Your assignment –
Say how many lines of the listing below include "Firm". Write only that number.

Exercise material –
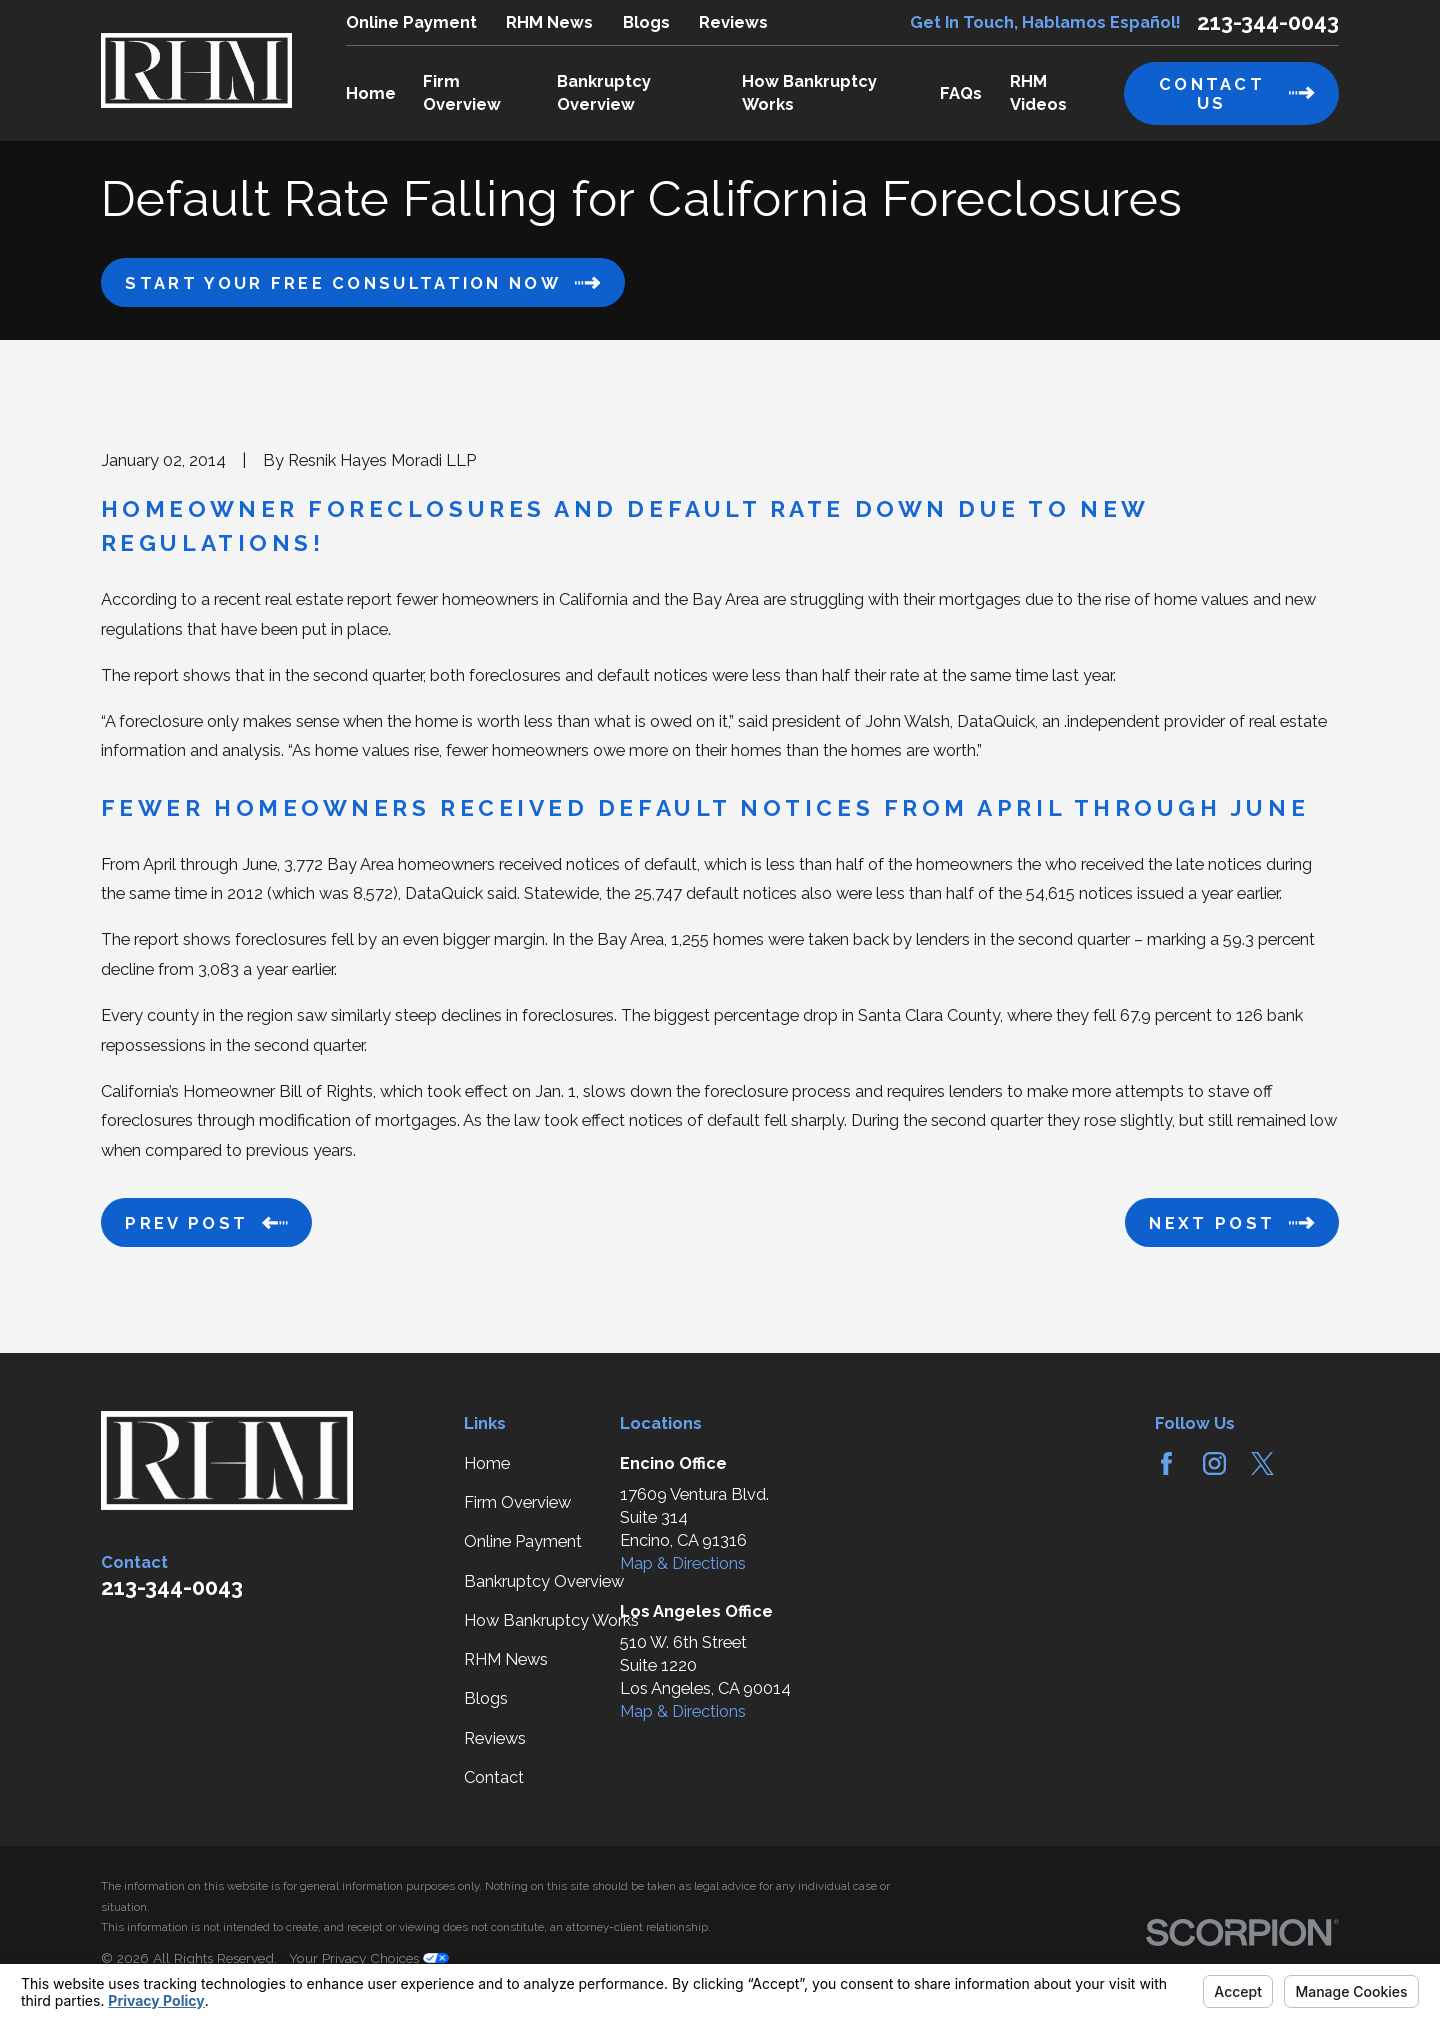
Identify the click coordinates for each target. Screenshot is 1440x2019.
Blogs (646, 22)
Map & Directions (683, 1563)
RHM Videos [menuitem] (1038, 93)
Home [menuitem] (371, 93)
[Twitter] (1262, 1463)
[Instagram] (1214, 1463)
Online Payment (411, 22)
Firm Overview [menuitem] (462, 93)
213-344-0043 (1268, 22)
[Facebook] (1166, 1463)
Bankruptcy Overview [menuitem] (604, 93)
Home (487, 1463)
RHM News (549, 22)
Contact (494, 1777)
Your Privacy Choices (369, 1958)
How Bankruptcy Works (551, 1620)
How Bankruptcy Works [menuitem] (809, 93)
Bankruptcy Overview (544, 1581)
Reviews (733, 22)
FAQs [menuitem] (961, 93)
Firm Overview (517, 1502)
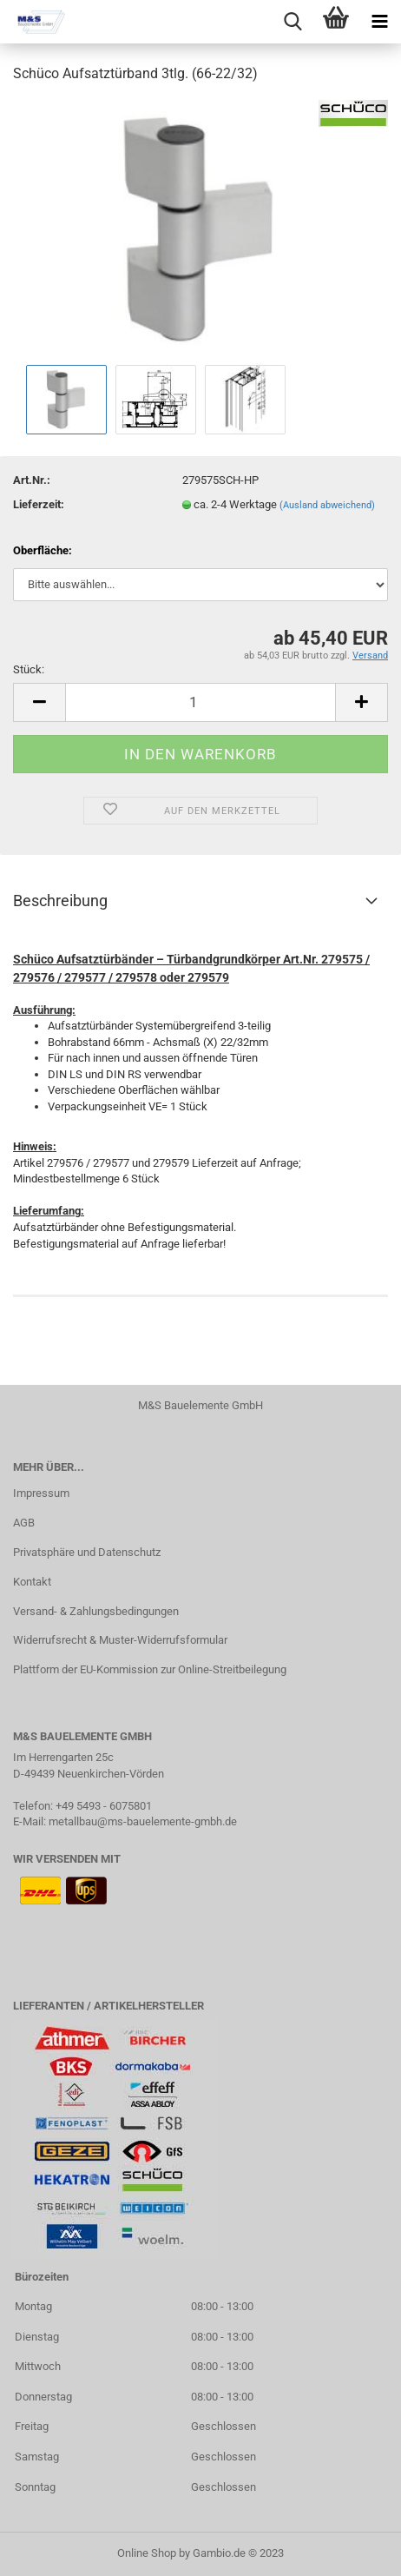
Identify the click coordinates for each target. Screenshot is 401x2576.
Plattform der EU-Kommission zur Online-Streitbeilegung (149, 1669)
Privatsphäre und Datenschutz (87, 1552)
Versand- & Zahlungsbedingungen (96, 1611)
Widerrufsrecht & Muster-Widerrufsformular (120, 1639)
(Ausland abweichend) (327, 505)
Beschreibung (60, 900)
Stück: (28, 669)
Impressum (41, 1493)
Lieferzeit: (38, 504)
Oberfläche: (42, 550)
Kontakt (32, 1581)
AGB (24, 1522)
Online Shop (146, 2552)
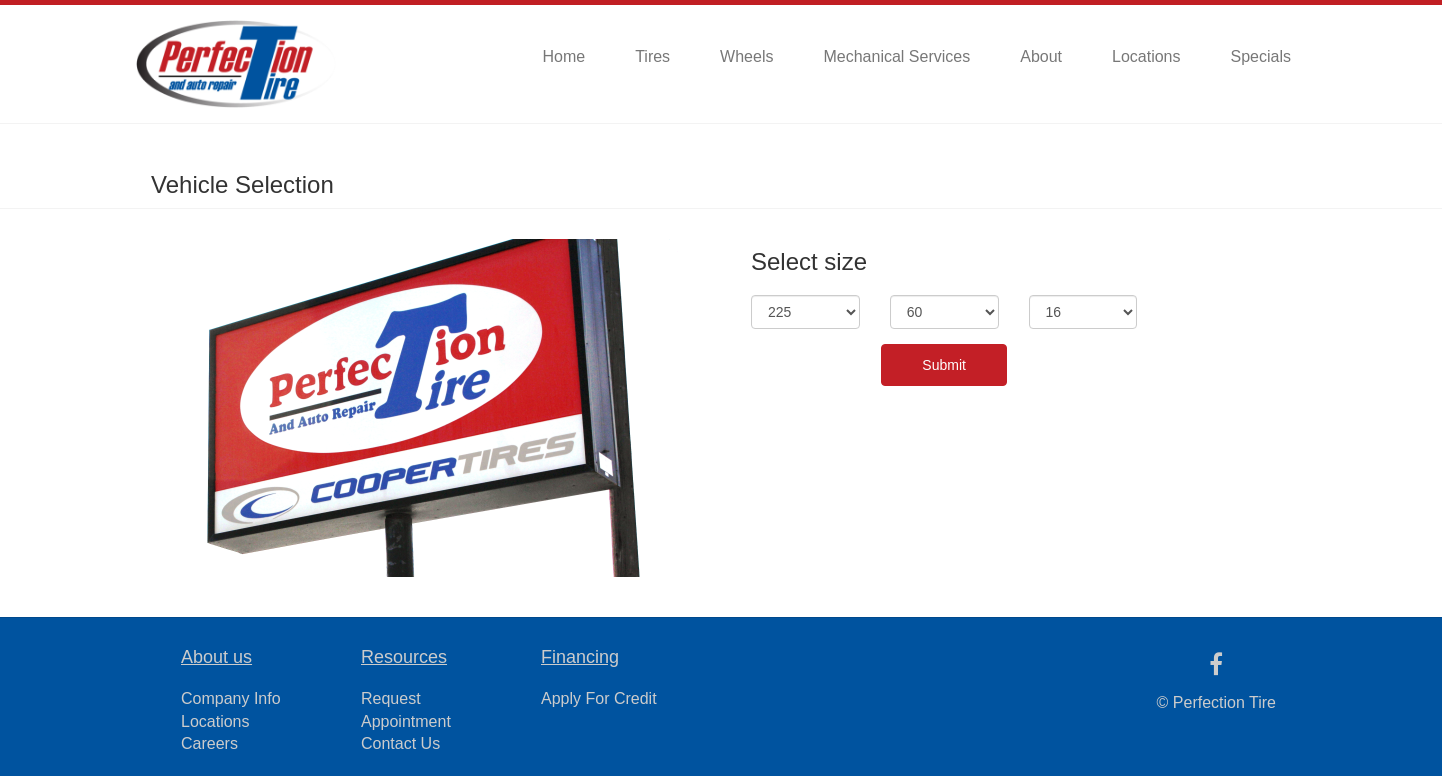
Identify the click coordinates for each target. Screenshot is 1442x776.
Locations (1146, 56)
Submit (944, 365)
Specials (1261, 56)
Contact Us (400, 743)
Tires (652, 56)
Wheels (746, 56)
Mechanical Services (896, 56)
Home (563, 56)
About (1041, 56)
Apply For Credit (599, 698)
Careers (209, 743)
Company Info (231, 698)
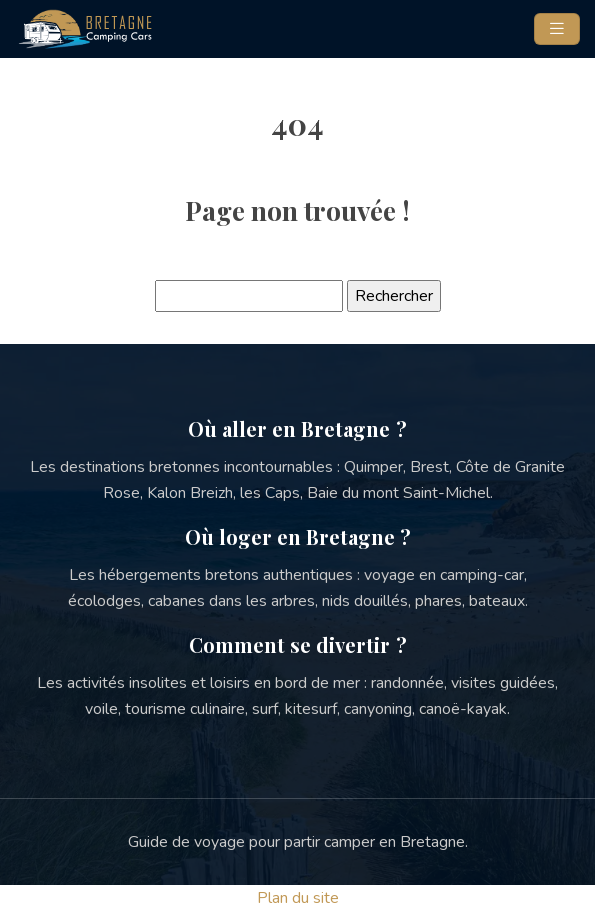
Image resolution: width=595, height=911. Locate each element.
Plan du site (298, 898)
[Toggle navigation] (557, 29)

Response below –
2